It should be understood that the structures, proportions, sizes, etc. shown in the drawings are for illustration purposes only and should not be construed as limiting the scope of the present disclosure, since any structural modifications, proportional changes, or dimensional adjustments made by those skilled in the art should not be made in the present disclosure without affecting the efficacy or achievement of the present disclosure.

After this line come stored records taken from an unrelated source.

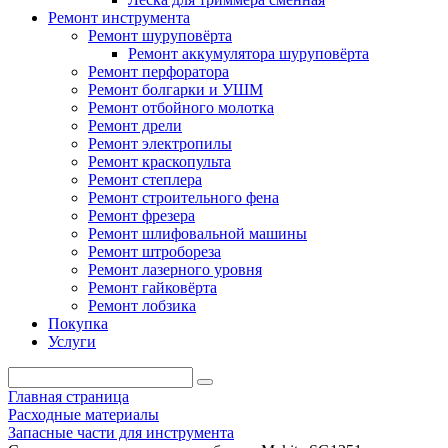
Ремонт инструмента
Ремонт шуруповёрта
Ремонт аккумулятора шуруповёрта
Ремонт перфоратора
Ремонт болгарки и УШМ
Ремонт отбойного молотка
Ремонт дрели
Ремонт электропилы
Ремонт краскопульта
Ремонт степлера
Ремонт строительного фена
Ремонт фрезера
Ремонт шлифовальной машины
Ремонт штробореза
Ремонт лазерного уровня
Ремонт гайковёрта
Ремонт лобзика
Покупка
Услуги
Главная страница
Расходные материалы
Запасные части для инструмента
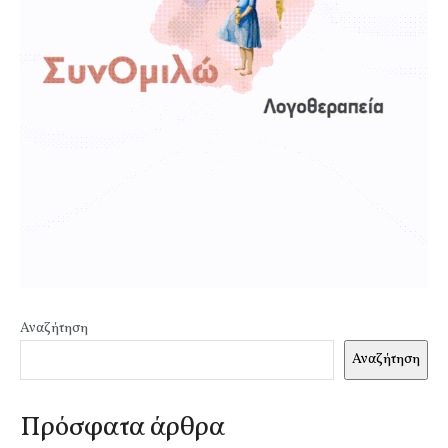
Αναζήτηση
Αναζήτηση
Πρόσφατα άρθρα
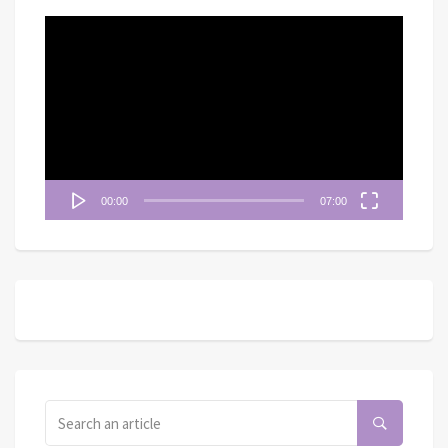
視
訊
播
放
器
00:00
07:00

In the description of the present invention, the liquid storage tube and the color taking dish may be made of hard materials such as glass and quartz, or soft materials such as plastic, and different materials may be selected according to practical situations; the type of filter paper can be selected according to actual conditions.
Example 1
Referring to fig. 1-7, an embodiment of the present invention provides a rapid analyzer for soil nitrogen and phosphorus content based on a spectrocolorimetry, including: a rapid analyzer body 1; a touch display screen 23 is arranged in front of the front surface of the rapid analyzer body 1; the bottom of the opening of the rapid analyzer body 1 is movably fixed with a suction filtration tank 3, the upper part of the suction filtration tank 3 is provided with an exhaust port 9, and the side surface of the suction filtration tank 3 is provided with a suction filtration port 21; the six groups of suction filtration ports 21 are horizontally distributed at equal intervals and correspond to the positions of the limiting holes 7; the limiting device 4 is arranged at the opening of the rapid analyzer body 1; the limiting device 4 comprises a limiting sliding rail 5 and a limiting plate 6; the limiting slide rail 5 is in a circular ring shape, is provided with a slot in the middle, and has the thickness equivalent to that of the limiting plate 6; six limiting holes 7 are formed in the limiting plate 6 near the edge at equal intervals and play a role in fixing the sampling device 16; the sampling device 16 comprises the suction filter funnel 17 and the sampler 18; the sampler 18 comprises the liquid storage tube 19 and a color-taking dish 20, and a suction filter port 21 is arranged at the upper part of the outer side of the sampler so as to accelerate the filtering process of the suction filter funnel 17; the liquid storage tube 19 is communicated with the color taking dish 20 for rapid sampling; the rapid analyzer body 1 is internally provided with the optical channel 10, and the optical channel 10 comprises the light emitter 11 and the receiver 23; the shadowless light source 12 is arranged in the illuminator 11 to play a role in eliminating lamp shadows; the prism 14 is arranged at the opening of the illuminator 11 to play a role in screening the needed light source; the shadowless light source 12 comprises a lamp shade 15 and a halogen lamp bead 24, and plays a role of a converging light source.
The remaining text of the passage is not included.